The fix: padding and alignment to ensure each atomic counter lived on its own cache line.

What You Should Actually Do

After years of fighting these issues, here's my practical advice:

1. Default to memory_order_seq_cst unless you have a reason not to. Sequential consistency is the simplest mental model, and correctness beats micro-optimization. Only drop to acquire/release or relaxed when profiling shows contention and you understand the correctness implications.

2. Learn to read assembly for your target architecture. On x86: look for lock prefix instructions. On ARM: look for dmb ish (data memory barrier, inner shareable). The assembly tells you what's actually happening.

3. Use tools. ThreadSanitizer catches data races. clang's -fsanitize=thread has saved me more than once. For low-level work, RCU implementations and hazard pointers are your friends.
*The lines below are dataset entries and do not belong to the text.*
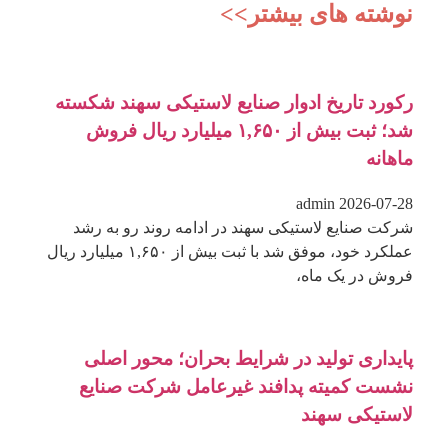
نوشته های بیشتر>>
رکورد تاریخ ادوار صنایع لاستیکی سهند شکسته
شد؛ ثبت بیش از ۱,۶۵۰ میلیارد ریال فروش
ماهانه
admin
2026-07-28
شرکت صنایع لاستیکی سهند در ادامه روند رو به رشد
عملکرد خود، موفق شد با ثبت بیش از ۱,۶۵۰ میلیارد ریال
فروش در یک ماه،
پایداری تولید در شرایط بحران؛ محور اصلی
نشست کمیته پدافند غیرعامل شرکت صنایع
لاستیکی سهند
4. Understand your hardware's memory model. If you're targeting ARM/RISC-V servers (common in mobile and increasingly in cloud), you cannot assume strong ordering. x86 is forgiving in ways ARM is not.

5. Profile before and after. Memory ordering changes affect performance in non-obvious ways. A barrier might seem "free" on one architecture and devastating on another.

The next time you write concurrent code, pause for a moment. Think about where your stores are going, what your loads might see, and whether the CPU you're running on respects the assumptions in your head. Because I'll guarantee this: the CPU doesn't read your comments.

It just executes.

And sometimes, what it executes is nothing like what you intended.

If you found this useful, you probably need to go audit your atomics usage right now. Just saying.